MAHKEMESİ :... Mahkemesi
DAVA TÜRÜ : TAZMİNAT
Taraflar arasında görülen dava sonucunda verilen kararın, temyizen incelenmesi taraf vekillerince istenilmekle, temyiz taleplerinin süresinde olduğu anlaşıldı. Dava dosyası için Tetkik Hâkimi tarafından hazırlanan rapor dinlendikten sonra dosya incelendi, gereği konuşulup düşünüldü:
Y A R G I T A Y K A R A R I
Davacı İsteminin Özeti:
Davacı dava dilekçesinde; davalı nezdinde 03.09.2005 tarihinde genel müdür yardımcısı olarak çalışmaya başladığını, 3.200,00 TL net ücret aldığını, altı aylık dönemler için performans primi ve proje primi ödemesi yapıldığını, ... sözleşmesinin 05.01.2010 tarihinde işverence haksız feshedildiğini, kıdem ve ihbar tazminatlarının ödenmediğini, bunun üzerine Çalışma ve Sosyal Güvenlik Bakanlığı ... Bölge Müdürlüğüne müracaatta bulunduğunu, maddi ve manevi yönden mağdur olduğunu ileri sürerek kıdem tazminatı, ihbar tazminatı, fazla çalışma ücreti, hafta tatili ücreti, proje ve performans primi alacağının davalıdan tahsiline karar verilmesini talep etmiştir.
Davalı Cevabının Özeti:
Davalı vekili, davacının ücret miktarı ve prime ilişkin iddialarının gerçeği yansıtmadığını, davacının ... sözleşmesinin haklı nedenle feshedildiğini, davacının üst düzey yönetici olması ve mesaisini kendisinin ayarlaması sebebiyle fazla çalışma ücretine hak kazanamadığını, ayrıca alacaklarının zamanaşımına uğradığını ileri sürerek davanın reddini talep etmiştir.
Mahkeme Kararının Özeti:
Mahkemece, 09.08.2011 tarihli ve 2010/37 Esas, 2011/464 Karar sayılı karar ile davacının Şirket ana bilgisayarına erişerek Şirketin ticari işleri ile ilgili dosyalarını kendi zimmetinde olan bilgisayara ve başka taşınabilir aygıta kaydetme şeklinde gerçekleşen davranışının taraflar arasında imzalanmış gizlilik sözleşmesini, bilgisayar zimmet sözleşmesini, e-mail zimmet tutanağını, bilgi işlem güvenliği yönetmeliğini ihlal ettiği gerekçesiyle işverence yasal süresi içinde yapılan feshin haklı sebebe dayandığı, buna göre davacının kıdem ve ihbar tazminatına hak kazanamadığı, işyerinde pazar günü çalışma olmadığından davacının hafta tatili ücretine hak kazandığını ispatlayamadığı, davacının üst düzey yönetici olarak görev yapması, tanık beyanları ve giriş çıkış kayıtlarına göre de kendi mesaisini kendisinin belirlediği anlaşıldığından fazla çalışma ücreti talebinin reddi gerektiği, ayrıca davacı gerekli performansı yakalayamadığı gibi proje primine hak kazandığını da ispatlayamadığından performans ve proje primi alacaklarının reddi gerektiği gerekçeleri ile davanın reddine karar verilmiştir.

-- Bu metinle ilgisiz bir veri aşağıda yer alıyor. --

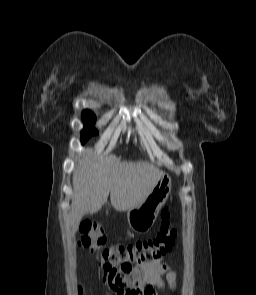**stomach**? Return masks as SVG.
Masks as SVG:
<instances>
[{
	"label": "stomach",
	"instance_id": "0dacf381",
	"mask_svg": "<svg viewBox=\"0 0 256 295\" xmlns=\"http://www.w3.org/2000/svg\"><path fill=\"white\" fill-rule=\"evenodd\" d=\"M171 191V179L163 174L146 200L136 208L127 211V220L130 228L135 232L149 231L165 204Z\"/></svg>",
	"mask_w": 256,
	"mask_h": 295
}]
</instances>
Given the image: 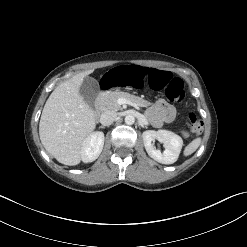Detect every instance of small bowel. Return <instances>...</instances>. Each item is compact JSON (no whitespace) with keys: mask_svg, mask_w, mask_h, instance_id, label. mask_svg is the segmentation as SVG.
<instances>
[{"mask_svg":"<svg viewBox=\"0 0 247 247\" xmlns=\"http://www.w3.org/2000/svg\"><path fill=\"white\" fill-rule=\"evenodd\" d=\"M150 115L154 124L158 126L162 122H171L175 116V109L165 100L160 99L151 108Z\"/></svg>","mask_w":247,"mask_h":247,"instance_id":"c3829d8e","label":"small bowel"}]
</instances>
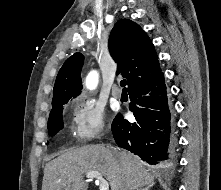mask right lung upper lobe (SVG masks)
Segmentation results:
<instances>
[{
    "label": "right lung upper lobe",
    "mask_w": 221,
    "mask_h": 190,
    "mask_svg": "<svg viewBox=\"0 0 221 190\" xmlns=\"http://www.w3.org/2000/svg\"><path fill=\"white\" fill-rule=\"evenodd\" d=\"M109 50L117 62V74L127 78L128 90L150 81L161 73L154 45L141 27L128 19L119 20L109 38ZM84 56L75 53L69 57L56 78L52 104L71 99L82 89L80 72Z\"/></svg>",
    "instance_id": "obj_1"
}]
</instances>
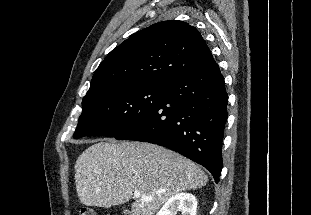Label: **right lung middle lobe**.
<instances>
[{
  "label": "right lung middle lobe",
  "instance_id": "obj_1",
  "mask_svg": "<svg viewBox=\"0 0 311 215\" xmlns=\"http://www.w3.org/2000/svg\"><path fill=\"white\" fill-rule=\"evenodd\" d=\"M163 85H134L95 92L83 98L74 138L117 136L149 115L163 100Z\"/></svg>",
  "mask_w": 311,
  "mask_h": 215
}]
</instances>
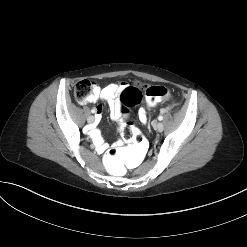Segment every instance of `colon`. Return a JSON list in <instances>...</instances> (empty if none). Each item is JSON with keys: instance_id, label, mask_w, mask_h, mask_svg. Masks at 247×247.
Instances as JSON below:
<instances>
[{"instance_id": "5ec220e1", "label": "colon", "mask_w": 247, "mask_h": 247, "mask_svg": "<svg viewBox=\"0 0 247 247\" xmlns=\"http://www.w3.org/2000/svg\"><path fill=\"white\" fill-rule=\"evenodd\" d=\"M92 82L80 81L76 84L74 95L80 102H85L92 93ZM145 96L150 104L169 98V90L160 85L149 86L145 90ZM141 92L138 87H127L120 94V110L128 113L139 104ZM123 138L128 141L126 149H110L104 155L103 166L105 171L114 177H126L133 173L145 160L150 147L147 138L142 135L131 123H124L120 129Z\"/></svg>"}]
</instances>
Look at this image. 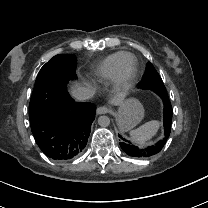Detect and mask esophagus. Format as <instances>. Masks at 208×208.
Segmentation results:
<instances>
[{
  "label": "esophagus",
  "instance_id": "34e87169",
  "mask_svg": "<svg viewBox=\"0 0 208 208\" xmlns=\"http://www.w3.org/2000/svg\"><path fill=\"white\" fill-rule=\"evenodd\" d=\"M109 112H110L109 108H107L105 106H101V107L97 108V114H106Z\"/></svg>",
  "mask_w": 208,
  "mask_h": 208
}]
</instances>
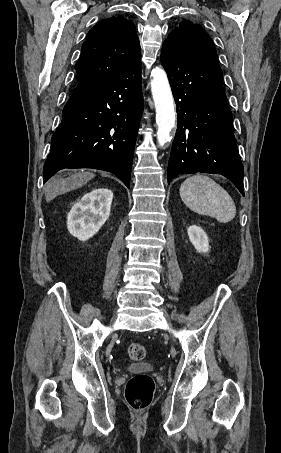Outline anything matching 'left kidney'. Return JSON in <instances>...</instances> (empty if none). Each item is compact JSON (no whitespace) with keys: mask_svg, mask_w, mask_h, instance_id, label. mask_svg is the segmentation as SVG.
Wrapping results in <instances>:
<instances>
[{"mask_svg":"<svg viewBox=\"0 0 281 453\" xmlns=\"http://www.w3.org/2000/svg\"><path fill=\"white\" fill-rule=\"evenodd\" d=\"M187 233L190 243H192L198 253H208V237L201 227H197V224H191V227L187 229Z\"/></svg>","mask_w":281,"mask_h":453,"instance_id":"left-kidney-1","label":"left kidney"}]
</instances>
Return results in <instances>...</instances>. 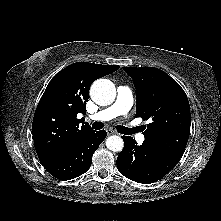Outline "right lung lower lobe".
Returning a JSON list of instances; mask_svg holds the SVG:
<instances>
[{"instance_id": "1", "label": "right lung lower lobe", "mask_w": 221, "mask_h": 221, "mask_svg": "<svg viewBox=\"0 0 221 221\" xmlns=\"http://www.w3.org/2000/svg\"><path fill=\"white\" fill-rule=\"evenodd\" d=\"M106 131L92 130L53 160L42 163L44 168L60 180L74 179L90 168L92 155L106 138Z\"/></svg>"}]
</instances>
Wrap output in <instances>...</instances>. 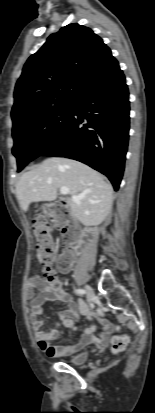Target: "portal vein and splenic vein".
Here are the masks:
<instances>
[{
	"label": "portal vein and splenic vein",
	"instance_id": "obj_1",
	"mask_svg": "<svg viewBox=\"0 0 155 413\" xmlns=\"http://www.w3.org/2000/svg\"><path fill=\"white\" fill-rule=\"evenodd\" d=\"M60 193L62 195H67V194H69V189L67 187L63 186V187L60 188ZM72 199L76 201V200L81 199V196L72 195Z\"/></svg>",
	"mask_w": 155,
	"mask_h": 413
}]
</instances>
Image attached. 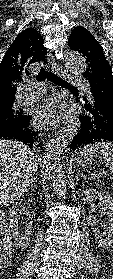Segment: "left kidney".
Instances as JSON below:
<instances>
[{
    "instance_id": "1",
    "label": "left kidney",
    "mask_w": 113,
    "mask_h": 279,
    "mask_svg": "<svg viewBox=\"0 0 113 279\" xmlns=\"http://www.w3.org/2000/svg\"><path fill=\"white\" fill-rule=\"evenodd\" d=\"M82 200L89 204L99 200L103 210L107 212L108 222L106 223L105 232L101 234L97 228H94L93 232L99 248H110L113 245V197L95 189H86L82 193Z\"/></svg>"
}]
</instances>
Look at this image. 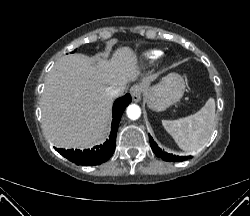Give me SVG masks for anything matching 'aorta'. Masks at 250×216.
I'll return each mask as SVG.
<instances>
[{
    "label": "aorta",
    "instance_id": "762f6f07",
    "mask_svg": "<svg viewBox=\"0 0 250 216\" xmlns=\"http://www.w3.org/2000/svg\"><path fill=\"white\" fill-rule=\"evenodd\" d=\"M127 116L131 120H137L141 115V109L136 104H131L127 107Z\"/></svg>",
    "mask_w": 250,
    "mask_h": 216
}]
</instances>
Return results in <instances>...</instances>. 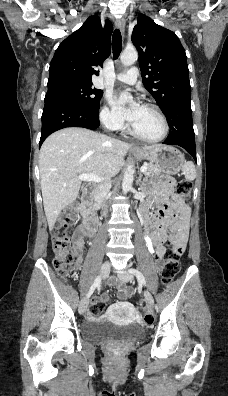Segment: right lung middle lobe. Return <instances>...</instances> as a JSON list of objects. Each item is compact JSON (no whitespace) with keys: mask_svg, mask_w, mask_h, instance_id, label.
Listing matches in <instances>:
<instances>
[{"mask_svg":"<svg viewBox=\"0 0 228 396\" xmlns=\"http://www.w3.org/2000/svg\"><path fill=\"white\" fill-rule=\"evenodd\" d=\"M103 91L92 87V83L63 82L48 86L45 98L64 97L83 108L99 110Z\"/></svg>","mask_w":228,"mask_h":396,"instance_id":"right-lung-middle-lobe-1","label":"right lung middle lobe"}]
</instances>
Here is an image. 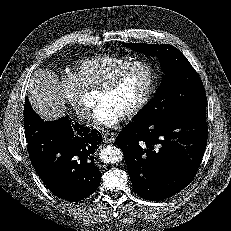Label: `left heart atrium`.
Listing matches in <instances>:
<instances>
[{
  "label": "left heart atrium",
  "instance_id": "39dd6f15",
  "mask_svg": "<svg viewBox=\"0 0 231 231\" xmlns=\"http://www.w3.org/2000/svg\"><path fill=\"white\" fill-rule=\"evenodd\" d=\"M121 118L122 115L106 102L99 103L93 115L94 122L107 127L115 125Z\"/></svg>",
  "mask_w": 231,
  "mask_h": 231
}]
</instances>
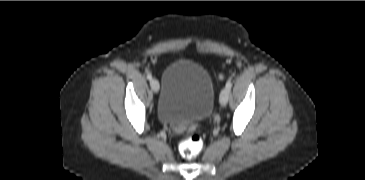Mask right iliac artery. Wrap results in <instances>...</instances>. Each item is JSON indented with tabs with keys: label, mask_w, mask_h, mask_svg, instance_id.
<instances>
[{
	"label": "right iliac artery",
	"mask_w": 365,
	"mask_h": 180,
	"mask_svg": "<svg viewBox=\"0 0 365 180\" xmlns=\"http://www.w3.org/2000/svg\"><path fill=\"white\" fill-rule=\"evenodd\" d=\"M147 79L151 80L152 79V75L150 73L147 74Z\"/></svg>",
	"instance_id": "obj_1"
}]
</instances>
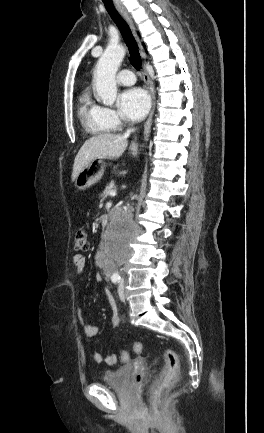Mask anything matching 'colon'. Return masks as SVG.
Returning a JSON list of instances; mask_svg holds the SVG:
<instances>
[{
    "label": "colon",
    "instance_id": "1",
    "mask_svg": "<svg viewBox=\"0 0 264 433\" xmlns=\"http://www.w3.org/2000/svg\"><path fill=\"white\" fill-rule=\"evenodd\" d=\"M89 248V239L85 230H78L74 239V249L79 252H85ZM133 351L137 354L142 352V345L140 342L133 343ZM164 355V368L159 376V384L162 387L172 386L179 374V358L174 350L166 348L163 352ZM121 360L127 362L129 360V353L123 351L121 353Z\"/></svg>",
    "mask_w": 264,
    "mask_h": 433
}]
</instances>
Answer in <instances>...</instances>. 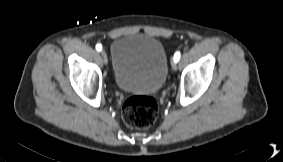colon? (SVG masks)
<instances>
[{
	"label": "colon",
	"instance_id": "5ec220e1",
	"mask_svg": "<svg viewBox=\"0 0 283 162\" xmlns=\"http://www.w3.org/2000/svg\"><path fill=\"white\" fill-rule=\"evenodd\" d=\"M158 116V103L152 97L133 96L122 107V118L126 125L136 129H147Z\"/></svg>",
	"mask_w": 283,
	"mask_h": 162
}]
</instances>
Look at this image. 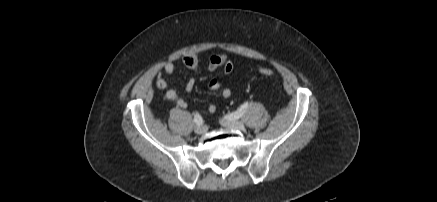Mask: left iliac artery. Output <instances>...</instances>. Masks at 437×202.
Segmentation results:
<instances>
[{
	"instance_id": "44dca946",
	"label": "left iliac artery",
	"mask_w": 437,
	"mask_h": 202,
	"mask_svg": "<svg viewBox=\"0 0 437 202\" xmlns=\"http://www.w3.org/2000/svg\"><path fill=\"white\" fill-rule=\"evenodd\" d=\"M248 105H249L248 102H245L243 105L240 106V108L237 111L232 112L231 114L225 116V118L228 120H236L240 118L247 110Z\"/></svg>"
}]
</instances>
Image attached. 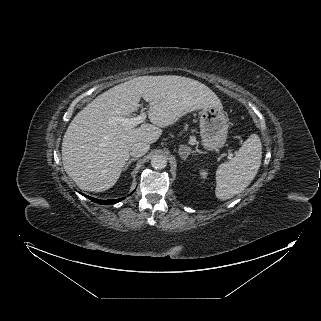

Kararın süresi içinde davacı tarafından temyiz edilmesi üzerine; Dairemizin 23.12.2013 tarihli ve 2011/49350 Esas, 2013/34229 Karar sayılı kararı ile davaya konu olayla ilgili ceza davasının sonucunun beklenilmesi ve neticeye göre bir karar verilmesi gerektiği gerekçesiyle sair temyiz itirazları incelenmeksizin hükmün bozulmasına karar verilmiştir.
Mahkemece bozmaya uyularak yapılan yargılama sonucunda; toplanılan deliller ve davacının üzerine atılı suçları işlediğine dair yeterli kanaat oluşmaması nedeniyle beraatına dair kesinleşen ceza mahkemesi kararına göre işveren feshinin haklı sebebe dayanmadığı, davacının kıdem ve ihbar tazminatına hak kazandığı; üst düzey yönetici olan davacının tanık beyanlarına göre çalışma saatini kendisi belirlediğinden fazla çalışma ücretine ve işyerinde pazar günü çalışılmadığından hafta tatili ücretine hak kazanamadığı; gerekli performansı yakalayamadığı gibi proje primine hak kazandığını da ispatlayamadığından performans ve proje primi alacaklarının da reddi gerektiği gerekçeleriyle; kıdem ve ihbar tazminatlarının kabulüne, diğer alacakların reddine dair karar verilmiştir.
Temyiz:
Kararı yasal süresi içerisinde, taraf vekilleri temyiz etmiştir.
Gerekçe:
1.Tarafların karşılıklı iddia ve savunmalarına, dayandıkları belgelere, uyuşmazlığa uygulanması gereken hukuk kuralları ile hukuki ilişkinin nitelendirilmesine, taraflar arasındaki sözleşmeye, dava şartlarına, yargılama ve ispat kuralları ile temyiz olunan kararda belirtilen gerekçelere göre davacının tüm, davalının aşağıdaki bendin dışındaki temyiz itirazları yerinde görülmemiştir.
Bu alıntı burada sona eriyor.